■ YOUR OBJECTIVE
Would you print, word for word, only the lines running from the line with "Graffiti Stairwell Sweet-Goth" to the last line of the entries, without the pictures?

━━━━━ DATA EXCERPTS ━━━━━

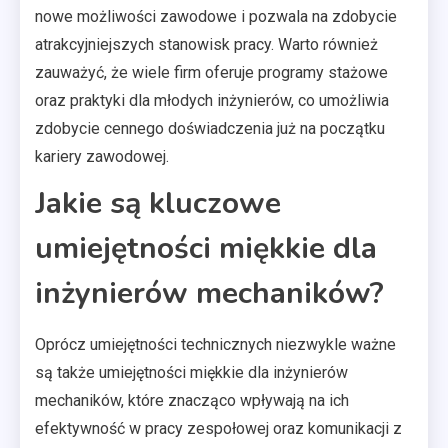
nowe możliwości zawodowe i pozwala na zdobycie
atrakcyjniejszych stanowisk pracy. Warto również
zauważyć, że wiele firm oferuje programy stażowe
oraz praktyki dla młodych inżynierów, co umożliwia
zdobycie cennego doświadczenia już na początku
kariery zawodowej.
Jakie są kluczowe
umiejętności miękkie dla
inżynierów mechaników?
Oprócz umiejętności technicznych niezwykle ważne
są także umiejętności miękkie dla inżynierów
mechaników, które znacząco wpływają na ich
efektywność w pracy zespołowej oraz komunikacji z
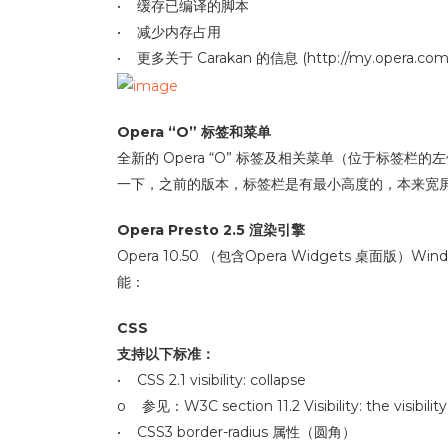
• 缓存已编译的脚本
• 减少内存占用
• 更多关于 Carakan 的信息 (http://my.opera.com/co
Opera “O” 标签和菜单
全新的 Opera “O” 标签及相关菜单（位于标签
一下，之前的版本，标签栏是有最小高度的，本来宽
Opera Presto 2.5 渲染引擎
Opera 10.50 （包含Opera Widgets 桌面版）
能：
CSS
支持以下标准：
• CSS 2.1 visibility: collapse
o 参见：W3C section 11.2 Visibility: the visibility
• CSS3 border-radius 属性（圆角）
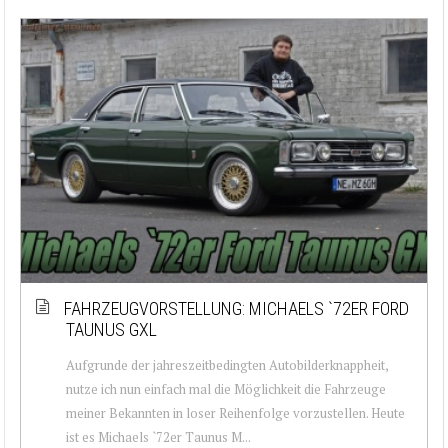
FAHRZEUGVORSTELLUNG: MICHAELS `72ER FORD
TAUNUS GXL
Aufgrunde der jahreszeitbedingten Autobilderknappheit,
nutze ich nun einfach mal die Möglichkeit die Fahrzeuge
meiner Bekannten in loser Reihenfolge vorzustellen. Heute
ist es Michaels `72er Taunus M...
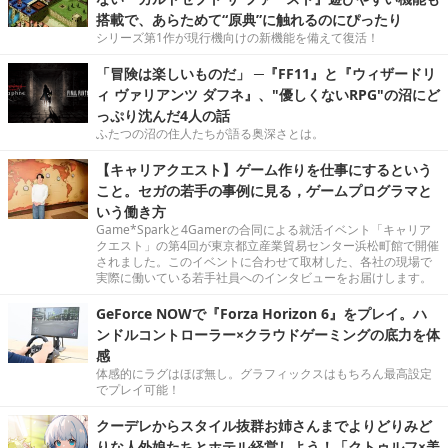
搭載で、あらためて“原典”に触れるのにぴったり
シリーズ第1作が現行機向けの新機能を備えて復活！
「冒険は楽しいものだ」 ─『FF11』と『ウィザードリ
ィ ヴァリアンツ ダフネ』、"優しくないRPG"の沼にど
っぷり沈んだ4人の話
ふたつの沼の住人たちが語る奥深さとは。
【キャリアクエスト】ゲーム作りを仕事にするという
こと。セガの若手の事例に見る，ゲームプログラマと
いう働き方
Game*Sparkと4Gamerの合同による就活イベント「キャリア
クエスト」の第4回が東京都立産業貿易センター浜松町館で開催
されました。このイベントに合わせて取材した、各社の現場で
実際に働いている若手社員へのインタビューをお届けします。
GeForce NOWで『Forza Horizon 6』をプレイ。ハ
ンドルコントローラー×クラウドゲーミングの底力を体
感
体感的にラグはほぼ無し。グラフィックスはもちろん最高設定
でプレイ可能！
クーデレからスタイル抜群お姉さんまでよりどりみど
りな人外娘たちとホテル経営しよう！「クトゥルフ×美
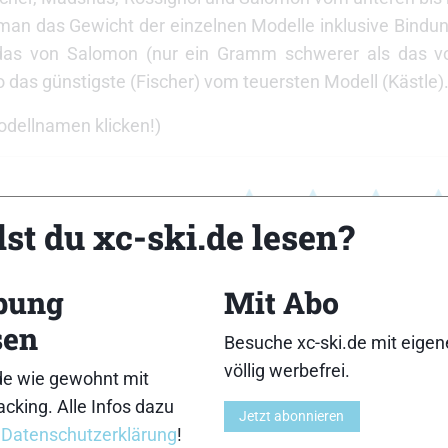
man das Gewicht der einzelnen Modelle inklusive Bindung, 
d das von Salomon (nur ein Gramm schwerer als das 
 das günstigste (Fischer) vom teuersten Modell (Kästle)
Modellnamen klicken!)
intec
st du xc-ski.de lesen?
bung
Mit Abo
sen
peedmax 80
Besuche xc-ski.de mit eige
völlig werbefrei.
de wie gewohnt mit
cking. Alle Infos dazu
Jetzt abonnieren
r
Datenschutzerklärung
!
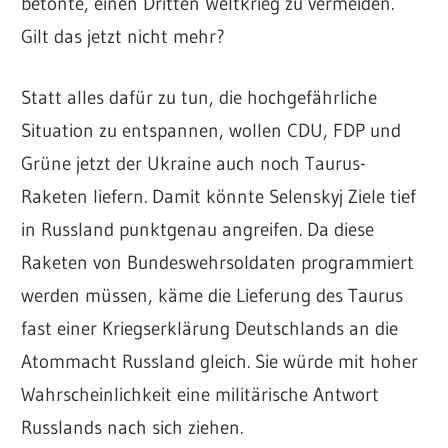
betonte, einen Dritten Weltkrieg zu vermeiden.
Gilt das jetzt nicht mehr?
Statt alles dafür zu tun, die hochgefährliche
Situation zu entspannen, wollen CDU, FDP und
Grüne jetzt der Ukraine auch noch Taurus-
Raketen liefern. Damit könnte Selenskyj Ziele tief
in Russland punktgenau angreifen. Da diese
Raketen von Bundeswehrsoldaten programmiert
werden müssen, käme die Lieferung des Taurus
fast einer Kriegserklärung Deutschlands an die
Atommacht Russland gleich. Sie würde mit hoher
Wahrscheinlichkeit eine militärische Antwort
Russlands nach sich ziehen.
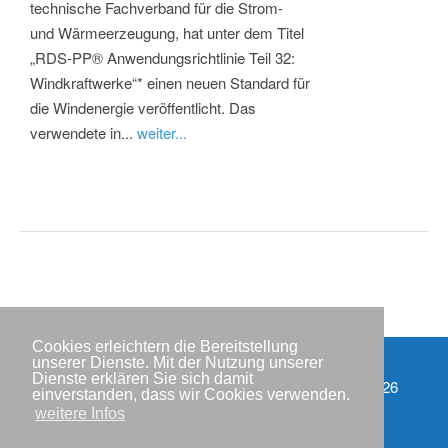
technische Fachverband für die Strom-
und Wärmeerzeugung, hat unter dem Titel
„RDS-PP® Anwendungsrichtlinie Teil 32:
Windkraftwerke“* einen neuen Standard für
die Windenergie veröffentlicht. Das
verwendete in...
weiter...
Cookies erleichtern die Bereitstellung
unserer Dienste. Mit der Nutzung unserer
Dienste erklären Sie sich damit
Partner
Copyright © IWR 2026
einverstanden, dass wir Cookies verwenden.
weitere Infos
Impressum
Datenschutzerklärung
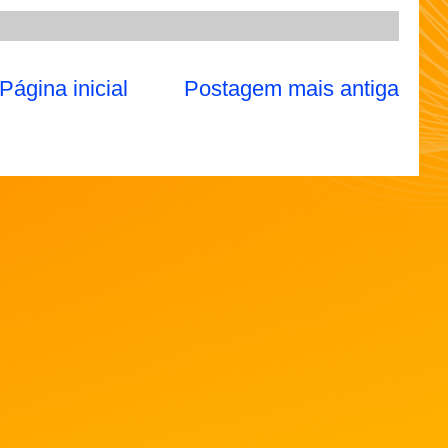
Página inicial
Postagem mais antiga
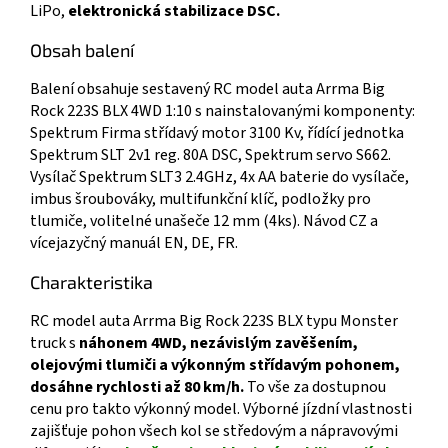
LiPo,
elektronická stabilizace DSC.
Obsah balení
Balení obsahuje sestavený RC model auta Arrma Big
Rock 223S BLX 4WD 1:10 s nainstalovanými komponenty:
Spektrum Firma střídavý motor 3100 Kv, řídící jednotka
Spektrum SLT 2v1 reg. 80A DSC, Spektrum servo S662.
Vysílač Spektrum SLT3 2.4GHz, 4x AA baterie do vysílače,
imbus šroubováky, multifunkční klíč, podložky pro
tlumiče, volitelné unašeče 12 mm (4ks). Návod CZ a
vícejazyčný manuál EN, DE, FR.
Charakteristika
RC model auta Arrma Big Rock 223S BLX typu Monster
truck s
náhonem 4WD, nezávislým zavěšením,
olejovými tlumiči a výkonným střídavým pohonem,
dosáhne rychlosti až 80 km/h.
To vše za dostupnou
cenu pro takto výkonný model. Výborné jízdní vlastnosti
zajišťuje pohon všech kol se středovým a nápravovými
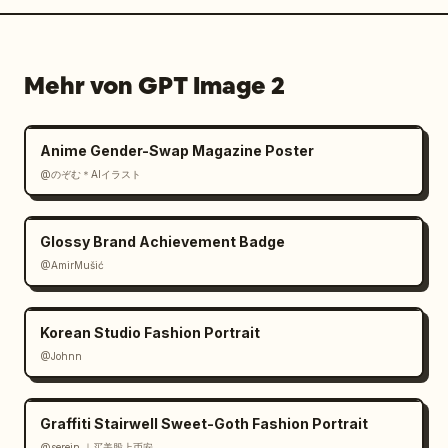
Mehr von GPT Image 2
Anime Gender-Swap Magazine Poster
@のぞむ＊AIイラスト
Glossy Brand Achievement Badge
@AmirMušić
Korean Studio Fashion Portrait
@Johnn
Graffiti Stairwell Sweet-Goth Fashion Portrait
@serein ｜买美股上币安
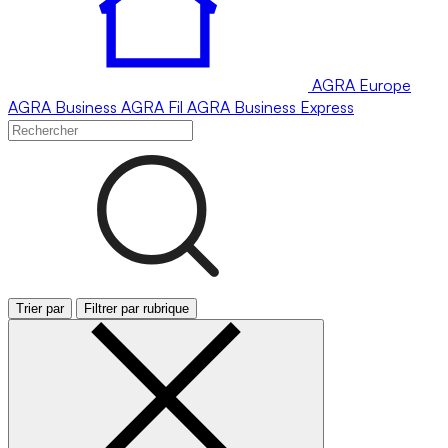
AGRA
Europe
AGRA
Business
AGRA
Fil
AGRA
Business Express
Trier par
Filtrer par rubrique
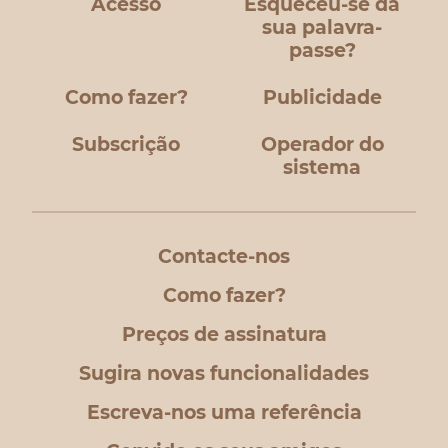
Acesso
Esqueceu-se da
sua palavra-
passe?
Como fazer?
Publicidade
Subscrição
Operador do
sistema
Contacte-nos
Como fazer?
Preços de assinatura
Sugira novas funcionalidades
Escreva-nos uma referência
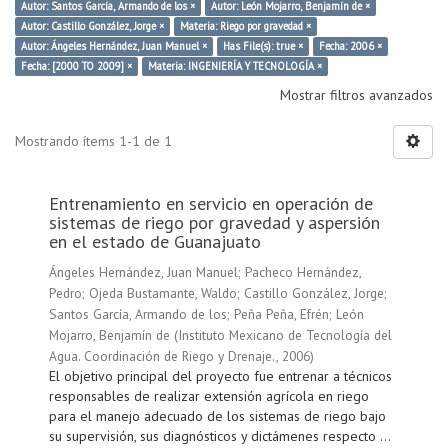
Autor: Santos García, Armando de los ×
Autor: León Mojarro, Benjamín de ×
Autor: Castillo González, Jorge ×
Materia: Riego por gravedad ×
Autor: Ángeles Hernández, Juan Manuel ×
Has File(s): true ×
Fecha: 2006 ×
Fecha: [2000 TO 2009] ×
Materia: INGENIERÍA Y TECNOLOGÍA ×
Mostrar filtros avanzados
Mostrando ítems 1-1 de 1
Entrenamiento en servicio en operación de
sistemas de riego por gravedad y aspersión
en el estado de Guanajuato
Ángeles Hernández, Juan Manuel
;
Pacheco Hernández,
Pedro
;
Ojeda Bustamante, Waldo
;
Castillo González, Jorge
;
Santos García, Armando de los
;
Peña Peña, Efrén
;
León
Mojarro, Benjamín de
(
Instituto Mexicano de Tecnología del
Agua. Coordinación de Riego y Drenaje.
,
2006
)
El objetivo principal del proyecto fue entrenar a técnicos
responsables de realizar extensión agrícola en riego
para el manejo adecuado de los sistemas de riego bajo
su supervisión, sus diagnósticos y dictámenes respecto ...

━━━━━

■ ANSWER BOX
Graffiti Stairwell Sweet-Goth Fashion Portrait
@serein ｜买美股上币安
AGRA
Europe
AGRA
Business
AGRA
Fil
AGRA
Business Express
Trier par
Filtrer par rubrique
Acesso
Esqueceu-se da
sua palavra-
passe?
Como fazer?
Publicidade
Subscrição
Operador do
sistema
Contacte-nos
Como fazer?
Preços de assinatura
Sugira novas funcionalidades
Escreva-nos uma referência
Autor: Santos García, Armando de los ×
Autor: León Mojarro, Benjamín de ×
Autor: Castillo González, Jorge ×
Materia: Riego por gravedad ×
Autor: Ángeles Hernández, Juan Manuel ×
Has File(s): true ×
Fecha: 2006 ×
Fecha: [2000 TO 2009] ×
Materia: INGENIERÍA Y TECNOLOGÍA ×
Mostrar filtros avanzados
Mostrando ítems 1-1 de 1
Entrenamiento en servicio en operación de
sistemas de riego por gravedad y aspersión
en el estado de Guanajuato
Ángeles Hernández, Juan Manuel
;
Pacheco Hernández,
Pedro
;
Ojeda Bustamante, Waldo
;
Castillo González, Jorge
;
Santos García, Armando de los
;
Peña Peña, Efrén
;
León
Mojarro, Benjamín de
(
Instituto Mexicano de Tecnología del
Agua. Coordinación de Riego y Drenaje.
,
2006
)
El objetivo principal del proyecto fue entrenar a técnicos
responsables de realizar extensión agrícola en riego
para el manejo adecuado de los sistemas de riego bajo
su supervisión, sus diagnósticos y dictámenes respecto ...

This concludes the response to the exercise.